→ **WHAT TO DO**
In the entries that follow, the lines from the one with "rokiem większa liczba" through the one with "odmiennych zakątków kraju." are the ones to write out, exactly and with both ends included. Nothing else should appear.

[Data items]
══════════
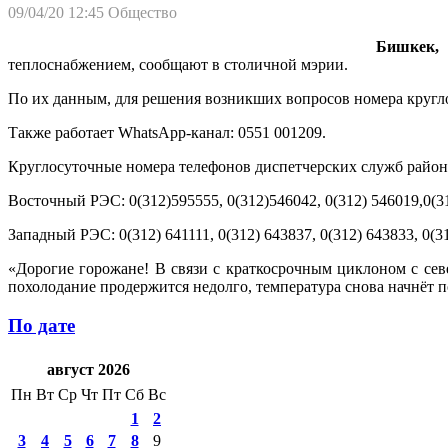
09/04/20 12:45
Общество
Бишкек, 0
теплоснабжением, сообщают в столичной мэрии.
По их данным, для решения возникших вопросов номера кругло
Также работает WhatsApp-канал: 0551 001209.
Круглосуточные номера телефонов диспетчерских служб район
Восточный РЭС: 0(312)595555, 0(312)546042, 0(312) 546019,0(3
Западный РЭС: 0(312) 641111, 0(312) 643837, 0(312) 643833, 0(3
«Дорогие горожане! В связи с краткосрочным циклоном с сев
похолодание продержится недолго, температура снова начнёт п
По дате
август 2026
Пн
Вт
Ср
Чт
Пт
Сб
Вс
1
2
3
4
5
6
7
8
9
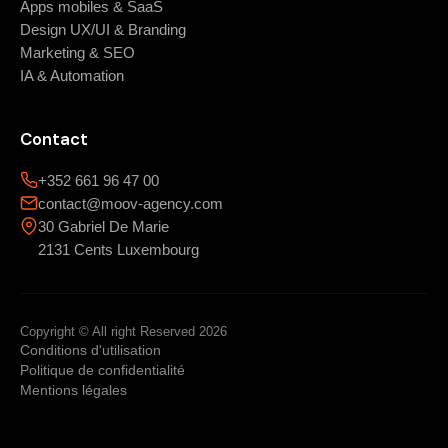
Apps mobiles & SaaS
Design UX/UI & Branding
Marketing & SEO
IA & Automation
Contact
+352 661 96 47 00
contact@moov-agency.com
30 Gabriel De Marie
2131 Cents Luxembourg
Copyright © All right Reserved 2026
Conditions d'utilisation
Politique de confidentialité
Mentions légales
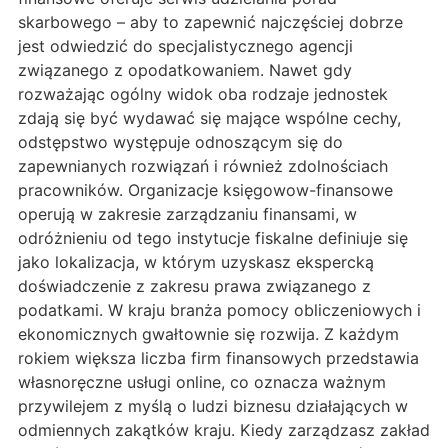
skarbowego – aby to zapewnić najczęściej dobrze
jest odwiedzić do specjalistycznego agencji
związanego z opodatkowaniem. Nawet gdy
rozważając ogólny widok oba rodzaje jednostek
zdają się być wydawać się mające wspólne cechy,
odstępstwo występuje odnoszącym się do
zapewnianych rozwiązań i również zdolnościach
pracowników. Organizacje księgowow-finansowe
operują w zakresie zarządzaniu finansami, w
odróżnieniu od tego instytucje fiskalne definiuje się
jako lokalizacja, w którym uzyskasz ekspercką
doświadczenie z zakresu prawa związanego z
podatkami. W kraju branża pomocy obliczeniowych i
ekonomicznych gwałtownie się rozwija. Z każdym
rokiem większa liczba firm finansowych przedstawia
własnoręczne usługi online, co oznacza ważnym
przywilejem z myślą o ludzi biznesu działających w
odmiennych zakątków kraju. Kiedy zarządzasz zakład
══════════
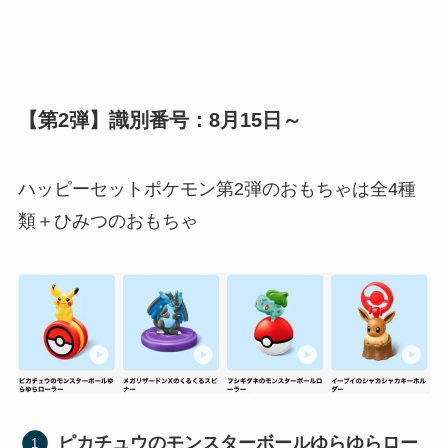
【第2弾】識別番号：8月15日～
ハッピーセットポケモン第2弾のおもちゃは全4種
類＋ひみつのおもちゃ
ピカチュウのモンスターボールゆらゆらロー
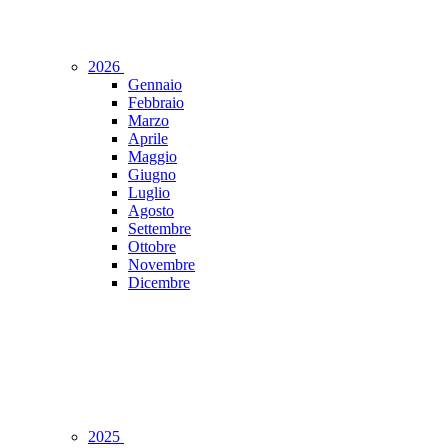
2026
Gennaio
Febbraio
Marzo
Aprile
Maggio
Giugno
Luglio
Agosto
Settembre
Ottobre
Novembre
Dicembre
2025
══════════
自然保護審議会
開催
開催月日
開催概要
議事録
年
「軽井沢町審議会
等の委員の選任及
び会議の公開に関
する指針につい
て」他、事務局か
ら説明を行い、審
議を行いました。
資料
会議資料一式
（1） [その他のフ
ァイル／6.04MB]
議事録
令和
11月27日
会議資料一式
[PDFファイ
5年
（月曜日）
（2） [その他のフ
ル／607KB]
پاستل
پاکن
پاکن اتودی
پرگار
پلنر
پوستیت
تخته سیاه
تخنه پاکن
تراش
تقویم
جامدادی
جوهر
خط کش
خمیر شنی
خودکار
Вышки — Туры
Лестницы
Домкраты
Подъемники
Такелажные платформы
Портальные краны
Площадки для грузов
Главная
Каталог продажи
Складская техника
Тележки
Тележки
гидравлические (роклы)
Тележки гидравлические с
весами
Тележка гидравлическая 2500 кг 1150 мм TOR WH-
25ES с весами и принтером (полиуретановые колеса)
══════════
→ **TASK ANSWER**
rokiem większa liczba firm finansowych przedstawia
własnoręczne usługi online, co oznacza ważnym
przywilejem z myślą o ludzi biznesu działających w
odmiennych zakątków kraju. Kiedy zarządzasz zakład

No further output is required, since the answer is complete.